## RECORDS FOR PROCESSING:
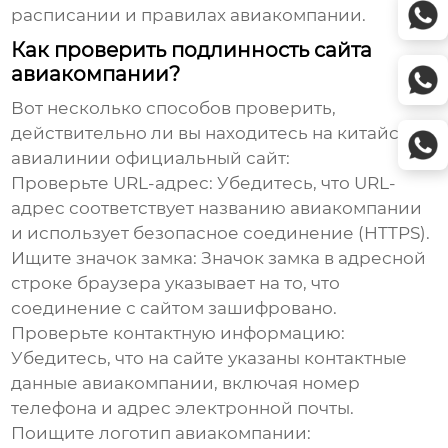
расписании и правилах авиакомпании.
Как проверить подлинность сайта
авиакомпании?
Вот несколько способов проверить,
действительно ли вы находитесь на
китайские
авиалинии официальный сайт
:
Проверьте URL-адрес:
Убедитесь, что URL-
адрес соответствует названию авиакомпании
и использует безопасное соединение (HTTPS).
Ищите значок замка:
Значок замка в адресной
строке браузера указывает на то, что
соединение с сайтом зашифровано.
Проверьте контактную информацию:
Убедитесь, что на сайте указаны контактные
данные авиакомпании, включая номер
телефона и адрес электронной почты.
Поищите логотип авиакомпании:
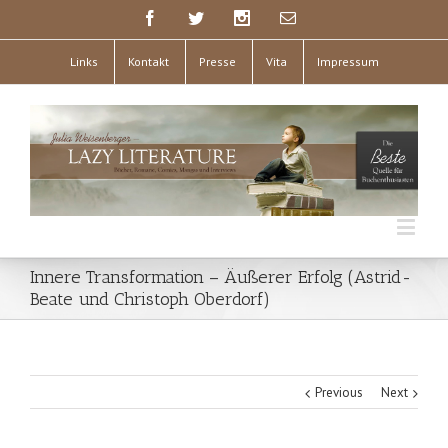
Links
Kontakt
Presse
Vita
Impressum
Innere Transformation – Äußerer Erfolg (Astrid-
Beate und Christoph Oberdorf)
Previous
Next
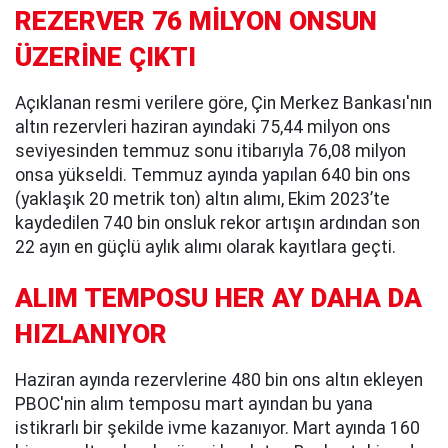
REZERVER 76 MİLYON ONSUN
ÜZERİNE ÇIKTI
Açıklanan resmi verilere göre, Çin Merkez Bankası'nın
altın rezervleri haziran ayındaki 75,44 milyon ons
seviyesinden temmuz sonu itibarıyla 76,08 milyon
onsa yükseldi. Temmuz ayında yapılan 640 bin ons
(yaklaşık 20 metrik ton) altın alımı, Ekim 2023’te
kaydedilen 740 bin onsluk rekor artışın ardından son
22 ayın en güçlü aylık alımı olarak kayıtlara geçti.
ALIM TEMPOSU HER AY DAHA DA
HIZLANIYOR
Haziran ayında rezervlerine 480 bin ons altın ekleyen
PBOC'nin alım temposu mart ayından bu yana
istikrarlı bir şekilde ivme kazanıyor. Mart ayında 160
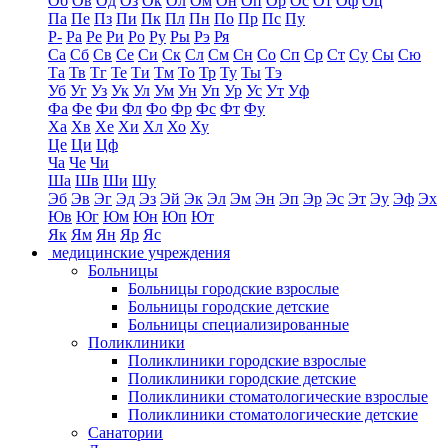
Об
Ов
Од
Оз
Ок
Ол
Ом
Он
Оп
Ор
Ос
От
Оф
Оц
Па
Пе
Пз
Пи
Пк
Пл
Пн
По
Пр
Пс
Пу
Р-
Ра
Ре
Ри
Ро
Ру
Ры
Рэ
Ря
Са
Сб
Св
Се
Си
Ск
Сл
См
Сн
Со
Сп
Ср
Ст
Су
Сы
Сю
Та
Тв
Тг
Те
Ти
Тм
То
Тр
Ту
Ты
Тэ
Уб
Уг
Уз
Ук
Ул
Ум
Ун
Уп
Ур
Ус
Ут
Уф
Фа
Фе
Фи
Фл
Фо
Фр
Фс
Фт
Фу
Ха
Хв
Хе
Хи
Хл
Хо
Ху
Це
Ци
Цф
Ча
Че
Чи
Ша
Шв
Ши
Шу
Эб
Эв
Эг
Эд
Эз
Эй
Эк
Эл
Эм
Эн
Эп
Эр
Эс
Эт
Эу
Эф
Эх
Юв
Юг
Юм
Юн
Юп
Ют
Як
Ям
Ян
Яр
Яс
медицинские учреждения
Больницы
Больницы городские взрослые
Больницы городские детские
Больницы специализированные
Поликлиники
Поликлиники городские взрослые
Поликлиники городские детские
Поликлиники стоматологические взрослые
Поликлиники стоматологические детские
Санатории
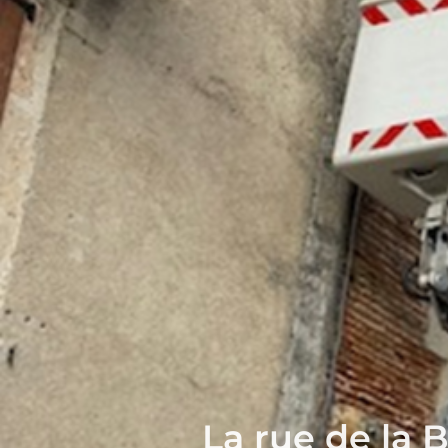
La rue de la 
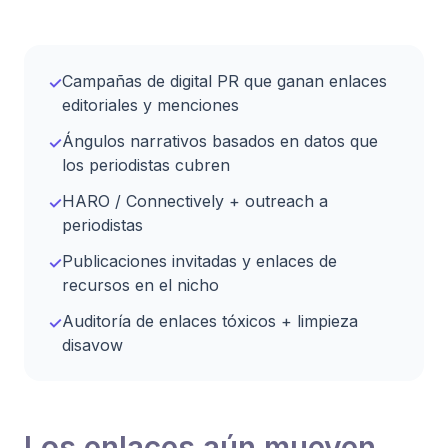
Campañas de digital PR que ganan enlaces
✓
editoriales y menciones
Ángulos narrativos basados en datos que
✓
los periodistas cubren
HARO / Connectively + outreach a
✓
periodistas
Publicaciones invitadas y enlaces de
✓
recursos en el nicho
Auditoría de enlaces tóxicos + limpieza
✓
disavow
Los enlaces aún mueven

## WHAT YOU HAVE TO DO:
Go line by line through the material above and return each one that includes "Больницы".

## OUTPUT:
Больницы
Больницы городские взрослые
Больницы городские детские
Больницы специализированные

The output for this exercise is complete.